“In as few as five-seven years, 70% of consumers will be purchasing food and beverage online,” and spending upwards of $850 per household per year for a total of $100 billion annually by 2022 or 2024, according to the association’s and consumer research group’s new report “The Digitally Engaged Food Shopper Developing Your Omnichannel Collaboration Model.”
This is notably shorter than the prediction the duo made last year that the online food and beverage spend would not reach $100 billion until 2025.
“The pace of change and adoption has far outrun our predictions. Acquisitions, innovations and the pervasiveness of online engagement could cut the timeline by as much as half,” the groups admit in the report.
While brick-and-mortar retailers have an advantage fulfilling some consumer need states over pure-play online competitors, the report reveals that they also “have serious work ahead of them if they are to hold their market share,” including developing the processes to sustain a profitable omnichannel operating model, the technology to support these processes and the staff to run everything.
“To win, manufacturers and retailers must prepare for and build people, process and technology capabilities in close collaboration to achieve six digital imperatives,” the report reveals.
Align organizational structures
The first of these imperatives is “getting the right people in place in unduplicated organizational structures,” the report suggests.
FMI and Nielsen found that many retailers and manufacturers already have people on staff with “digital transformation expertise, but these hires are rarely fully integrated into the company’s organizational structure.”
These staff members may focus on digital marketing or the company’s website, but not the overall go-to-market strategy. To remedy this, companies need “cross functional executive ownership” that can integrate staff and streamline innovation, the report suggests.
Address discrepant datasets
In addition to sufficient, well-organized staff, companies need clean, well-maintained data on which it can build its omnichannel strategies, the report notes.

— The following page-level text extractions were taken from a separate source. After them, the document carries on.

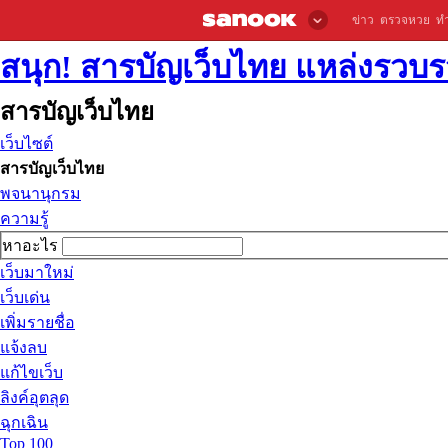
ข่าว
ตรวจหวย
ท
สนุก! สารบัญเว็บไทย แหล่งรวบรว
สารบัญเว็บไทย
เว็บไซต์
สารบัญเว็บไทย
พจนานุกรม
ความรู้
หาอะไร
เว็บมาใหม่
เว็บเด่น
เพิ่มรายชื่อ
แจ้งลบ
แก้ไขเว็บ
ลิงค์อุตลุด
ฉุกเฉิน
Top 100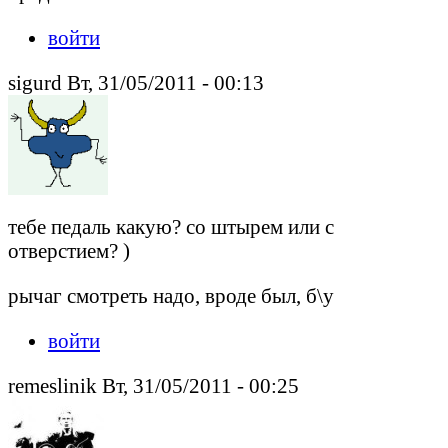
войти
sigurd Вт, 31/05/2011 - 00:13
тебе педаль какую? со штырем или с
отверстием? )
рычаг смотреть надо, вроде был, б\у
войти
remeslinik Вт, 31/05/2011 - 00:25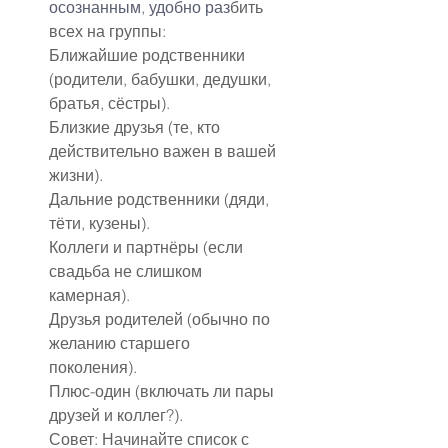
осознанным, удобно раз
бить 
всех на группы:
Ближайшие родственники 
(родители, бабушки, дедушки, 
братья, сёстры).
Близкие друзья (те, кто 
действительно важен в вашей 
жизни).
Дальние родственники (дяди, 
тёти, кузены).
Коллеги и партнёры (если 
свадьба не слишком 
камерная).
Друзья родителей (обычно по 
желанию старшего 
поколения).
Плюс-один (включать ли пары 
друзей и коллег?).
Совет: Начинайте список с 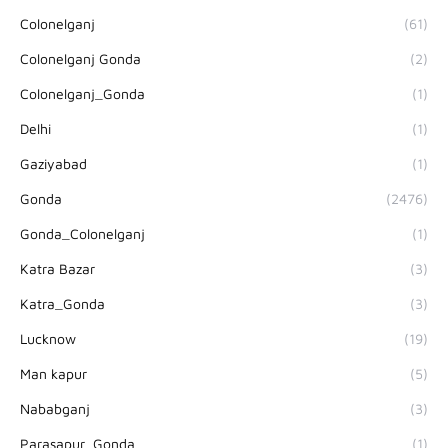
Colonelganj
(61)
Colonelganj Gonda
(2)
Colonelganj_Gonda
(1)
Delhi
(1)
Gaziyabad
(1)
Gonda
(2476)
Gonda_Colonelganj
(1)
Katra Bazar
(3)
Katra_Gonda
(3)
Lucknow
(19)
Man kapur
(5)
Nababganj
(3)
Parasapur_Gonda
(1)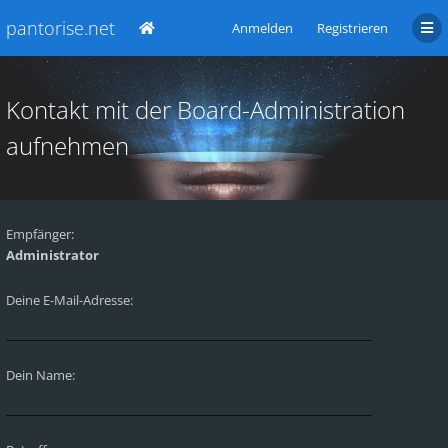
pantorise.net
Anmelden
Registrieren
Kontakt mit der Board-Administration
aufnehmen
Empfänger:
Administrator
Deine E-Mail-Adresse:
Dein Name:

“If master data is not complete, valid, unique, consistent, timely and accurate, it will be impossible to integrate different systems reliably, rendering collaboration impossible, with serious – and negative – consumer impact,” the report adds.
It explains if consumers see different information on and offline, they may lose trust in the retailer and the brand.
Forecasting inventory
Currently, many retailers use different forecasting systems for managing inventory online and offline, and often they are based on outdated systems that cannot adapt quickly to digital markets.
The report explains that brick-and-mortar stores often base forecasting on a set number of cases rather than demand, but pure play retailers use “extraordinarily precise demand estimates to stock their digital ‘shelves,’” which reduces waste and out-of-stock losses.
Retailers will need to work together and with manufacturers to create a system that optimizes delivery and inventory without cutting into margins, the report suggests.
Join shopper insights
Currently retailers and manufacturers have different shopper data, but if they combine this information to create better alignment around the consumer, they likely will secure more loyalty from shoppers, the report suggests.
To really succeed at this though, the report adds, stakeholders will need to look beyond the debate about who the shopper is in individual stores and individual categories or channels and look at the shopper as a full person that crosses each of these silos.
Improve marketing and promotions
Unlike in stores, displays do not drive increased sales in ecommerce, according to the report, which suggests instead manufacturers and retailers must work together to drive shopper engagement online, such as through social media.
For this to succeed, the customer experience “must be seamless at both the brand and banner levels online and offline,” which “will take persistent collaboration for the full marketing return benefit to be achieved,” the report found.
Create a seamless shopping experience
Finally, manufacturers and retailers that want to succeed in an omnichannel setting need to create a seamless shopping experience between physical and digital shelves, according to the report.
This means consistent pricing, product information, pack-price architecture, new product launches and other key elements, according to the report, which emphasizes in order to do this retailers will need to rethink the idea of “bricks” and “clicks,” and instead focus one fluid shopping experience.